Monday

7.22.24

dog and I

Life sucks right now. I cannot go outside willingly unless I go to a store to get groceries. And that hurts because my furry baby went everywhere with me. I cannot walk outside because I cannot walk where we walked. I opted for the treadmill (as I really have to lose tons of weight before I can run). But it sucks and boring. I am listening to a good podcast though so that makes it bearable. Palaties in between. The menopause weight is the hardest to lose and many say get the hormone replacement. But one of the side effects is breast cancer. My mom died from pancreatic cancer. My sister had breast cancer. I am doomed. No replacement hormone therapy for me. So I am stuck.

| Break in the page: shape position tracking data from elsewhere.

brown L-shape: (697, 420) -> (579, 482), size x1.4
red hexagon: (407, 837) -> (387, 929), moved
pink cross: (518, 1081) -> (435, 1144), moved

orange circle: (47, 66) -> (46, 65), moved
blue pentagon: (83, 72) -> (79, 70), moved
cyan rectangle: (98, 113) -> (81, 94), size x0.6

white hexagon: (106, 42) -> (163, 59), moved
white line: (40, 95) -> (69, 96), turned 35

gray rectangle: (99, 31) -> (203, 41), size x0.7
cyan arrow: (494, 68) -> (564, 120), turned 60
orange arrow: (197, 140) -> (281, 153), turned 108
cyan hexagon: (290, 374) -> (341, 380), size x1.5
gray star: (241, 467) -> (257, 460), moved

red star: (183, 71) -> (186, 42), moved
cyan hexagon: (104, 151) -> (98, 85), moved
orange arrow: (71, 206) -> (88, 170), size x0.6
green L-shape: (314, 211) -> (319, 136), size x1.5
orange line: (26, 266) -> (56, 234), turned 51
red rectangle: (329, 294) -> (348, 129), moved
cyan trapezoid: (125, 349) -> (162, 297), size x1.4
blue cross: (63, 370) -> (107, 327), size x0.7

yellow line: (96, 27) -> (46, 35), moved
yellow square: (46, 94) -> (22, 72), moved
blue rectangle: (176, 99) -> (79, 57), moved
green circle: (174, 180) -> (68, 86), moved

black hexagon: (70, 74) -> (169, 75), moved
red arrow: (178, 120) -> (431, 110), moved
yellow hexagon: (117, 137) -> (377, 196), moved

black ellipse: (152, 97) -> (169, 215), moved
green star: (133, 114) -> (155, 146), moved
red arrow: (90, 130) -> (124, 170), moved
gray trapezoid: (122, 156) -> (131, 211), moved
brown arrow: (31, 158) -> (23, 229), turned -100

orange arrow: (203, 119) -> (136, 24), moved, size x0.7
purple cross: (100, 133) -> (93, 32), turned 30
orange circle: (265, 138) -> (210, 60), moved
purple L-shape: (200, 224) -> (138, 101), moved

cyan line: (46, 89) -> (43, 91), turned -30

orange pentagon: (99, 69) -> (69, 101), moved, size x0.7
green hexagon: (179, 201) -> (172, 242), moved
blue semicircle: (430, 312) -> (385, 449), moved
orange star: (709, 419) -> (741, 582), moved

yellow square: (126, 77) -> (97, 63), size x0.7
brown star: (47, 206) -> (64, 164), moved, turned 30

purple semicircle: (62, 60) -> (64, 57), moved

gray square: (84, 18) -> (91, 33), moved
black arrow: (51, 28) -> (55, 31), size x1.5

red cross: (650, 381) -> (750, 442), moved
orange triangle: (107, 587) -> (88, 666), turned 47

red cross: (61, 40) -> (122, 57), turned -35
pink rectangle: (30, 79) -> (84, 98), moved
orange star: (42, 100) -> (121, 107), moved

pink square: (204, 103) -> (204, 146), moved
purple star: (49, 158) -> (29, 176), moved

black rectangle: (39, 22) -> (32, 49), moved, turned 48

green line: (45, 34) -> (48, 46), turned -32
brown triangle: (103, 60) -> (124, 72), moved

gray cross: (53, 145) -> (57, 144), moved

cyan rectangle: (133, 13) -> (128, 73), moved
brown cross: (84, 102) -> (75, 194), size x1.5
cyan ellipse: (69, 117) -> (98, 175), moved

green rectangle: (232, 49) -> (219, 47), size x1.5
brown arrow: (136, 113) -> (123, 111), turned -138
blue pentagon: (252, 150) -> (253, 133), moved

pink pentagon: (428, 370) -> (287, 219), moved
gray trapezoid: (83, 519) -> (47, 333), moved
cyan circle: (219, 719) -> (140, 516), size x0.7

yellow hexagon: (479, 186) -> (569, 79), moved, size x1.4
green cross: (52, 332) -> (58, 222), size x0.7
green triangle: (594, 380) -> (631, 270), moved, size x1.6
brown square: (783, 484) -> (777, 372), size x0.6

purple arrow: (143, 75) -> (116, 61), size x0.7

Still mourning for Opee. I kiss the box of his ashes at least three times a day just when I am on the verge of crying. It helps to have him home. I know I will get another doggo but as of right now I just want my Opee and no other doggos. When just before I put him to sleep he buried his head into me. That was the first time ever as he was always independent and not super affectional. I cried even more as I knew he would go to sleep. He could hardly stand and often was facing the wall which is a sign of neurological problems. The only thing I wish is that it would happen at home and he would be more comfortable. That’s on me. Yes, I am a shitty human being. I am actually crying writing this. I just want my baby…

There is no consolation when you lose your furry babies and truthfully even my mom’s death did not compare to this. Maybe it’s because I was not close to my mother like ever. They are with us every minute of the day. They love us as much as we love them. There is no escape from that.

I am going to end this post on this. My tears are streaming to my keyboard. Yes, that’s a waterfall. And here I thought I was strong.